W.O. Bentley’s Speed Six “Old Number 1” claimed Le Mans victory in 1929 and 1930. Photo: Bentley

As I sat quietly in a pleasant house in Woking, England, in the winter of 1970, I watched and listened. My friend Brian Robbins, editor of BBC TV’s motoring programs at the time, was interviewing an 81-year-old man about his illustrious career. The little man was obviously ill, as he was swathed in thick pajamas and a heavy dressing gown, and a blanket lay loosely over his shoulders as he sat with his legs resting on a stool in front of a roaring coal fire. His name was Walter Owen Bentley, and he was a genius. He designed and built the powerful and luxurious Bentley cars, the specially tuned versions of which won the 24 Hours of Le Mans five times, four of them in succession.

The feat inspired Ettore Bugatti to call W.O.’s long, open cars the world’s fastest trucks. Sour grapes from another genius, but one whose cars only won Le Mans twice, in 1937 and 1939.

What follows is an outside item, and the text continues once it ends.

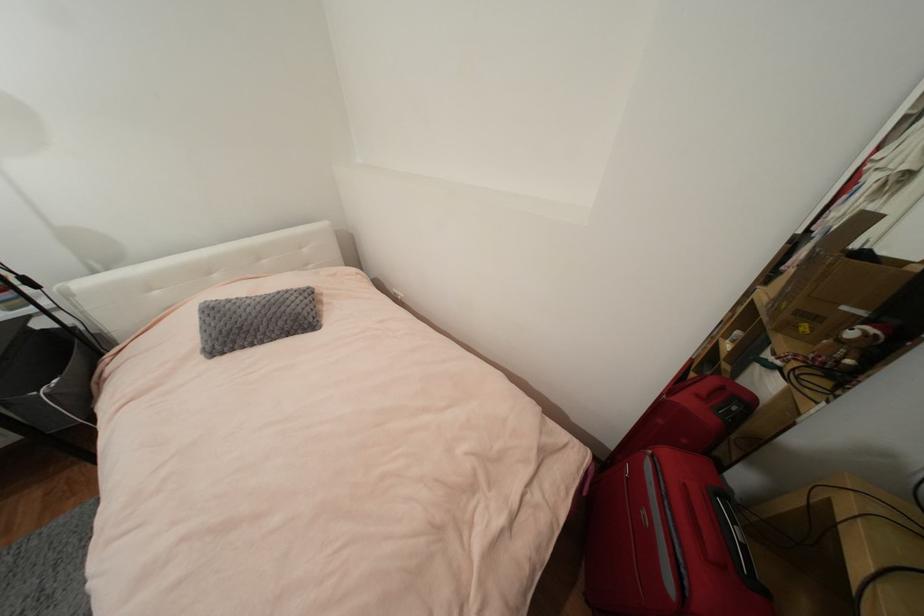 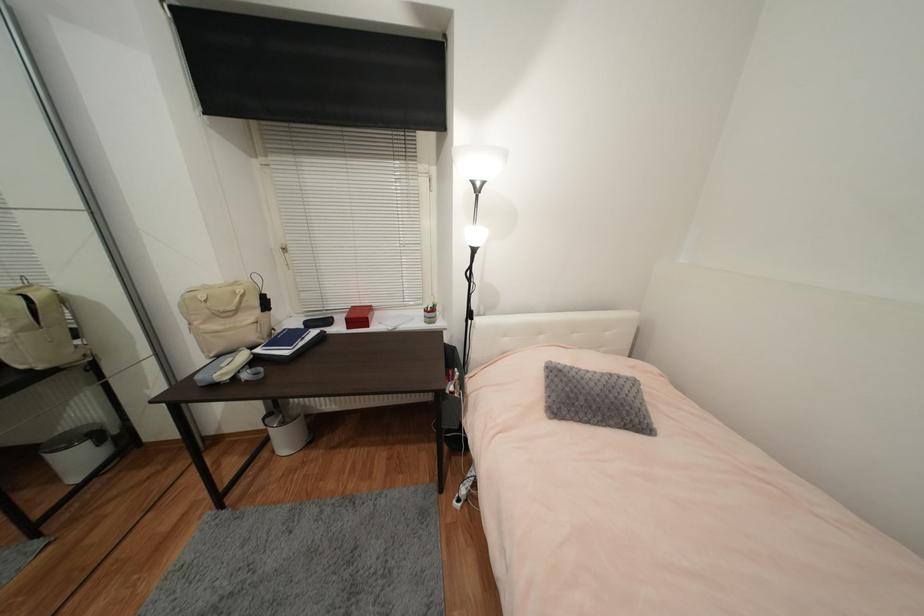 Find the pixel in the second image that matches point (258, 314) in the first image.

W.O. was born into what was then called a “well-off” family on September 16, 1888, in the London suburb of Hampstead. As their description suggests, his parents had money so they sent him to the exclusive fee-paying Clifton College in Bristol. Always fascinated by machines, W.O. got his first job in 1905 with Britain’s Great Northern Railway, where he learned to design railway engines and other equipment, a useful foundation for what was to come.

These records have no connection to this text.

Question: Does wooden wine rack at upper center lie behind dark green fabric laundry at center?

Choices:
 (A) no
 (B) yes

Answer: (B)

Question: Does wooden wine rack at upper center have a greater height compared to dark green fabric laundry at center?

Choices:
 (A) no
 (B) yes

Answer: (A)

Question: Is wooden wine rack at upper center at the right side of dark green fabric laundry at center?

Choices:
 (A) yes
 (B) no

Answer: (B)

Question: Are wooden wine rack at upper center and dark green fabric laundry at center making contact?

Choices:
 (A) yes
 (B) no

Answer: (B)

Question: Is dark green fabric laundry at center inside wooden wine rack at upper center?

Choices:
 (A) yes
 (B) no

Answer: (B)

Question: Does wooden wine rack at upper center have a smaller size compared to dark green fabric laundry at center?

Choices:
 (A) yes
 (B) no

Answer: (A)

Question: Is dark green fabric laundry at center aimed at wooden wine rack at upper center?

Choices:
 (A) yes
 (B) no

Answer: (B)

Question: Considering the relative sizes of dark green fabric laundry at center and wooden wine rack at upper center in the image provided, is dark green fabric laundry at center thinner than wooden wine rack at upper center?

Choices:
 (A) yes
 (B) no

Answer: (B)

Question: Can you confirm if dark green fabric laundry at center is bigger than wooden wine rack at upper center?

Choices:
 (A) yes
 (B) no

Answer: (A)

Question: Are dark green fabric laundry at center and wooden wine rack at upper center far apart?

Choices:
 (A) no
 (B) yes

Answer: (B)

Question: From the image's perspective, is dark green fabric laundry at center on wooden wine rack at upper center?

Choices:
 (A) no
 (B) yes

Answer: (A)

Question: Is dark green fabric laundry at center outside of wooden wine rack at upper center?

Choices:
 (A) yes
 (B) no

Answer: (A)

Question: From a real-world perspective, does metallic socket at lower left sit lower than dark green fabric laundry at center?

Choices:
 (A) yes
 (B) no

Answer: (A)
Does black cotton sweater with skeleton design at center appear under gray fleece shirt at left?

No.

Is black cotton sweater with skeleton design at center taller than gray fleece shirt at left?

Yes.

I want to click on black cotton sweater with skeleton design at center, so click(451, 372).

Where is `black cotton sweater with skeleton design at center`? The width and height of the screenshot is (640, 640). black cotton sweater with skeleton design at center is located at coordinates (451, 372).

Bentley was also a keen motorcyclist and raced bikes, competing in the 1909 and 1910 Isle of Man TT, but was unsuccessful, as he did not finish either of them.

W.O. Bentley’s Speed Six “Old Number 1” claimed Le Mans victory in 1929 and 1930.
Photo: Bentley

W.O.’s father wanted the boy to buckle down and learn something useful, so the young man was sent to Kings College, London, where he studied theoretical engineering. Upon graduation, he went to work for a taxi company in the British capital, keeping as many of its 250 Unic cabs on the road as he could. That didn’t last long, though, because in 1912 he joined his brother Horace Millner Bentley in a company that sold French Doriot Flandrin Parant 2-liter 12/15 cars, tuned versions of which W.O. raced in hillclimbs and at Brooklands in 1913 and 1914.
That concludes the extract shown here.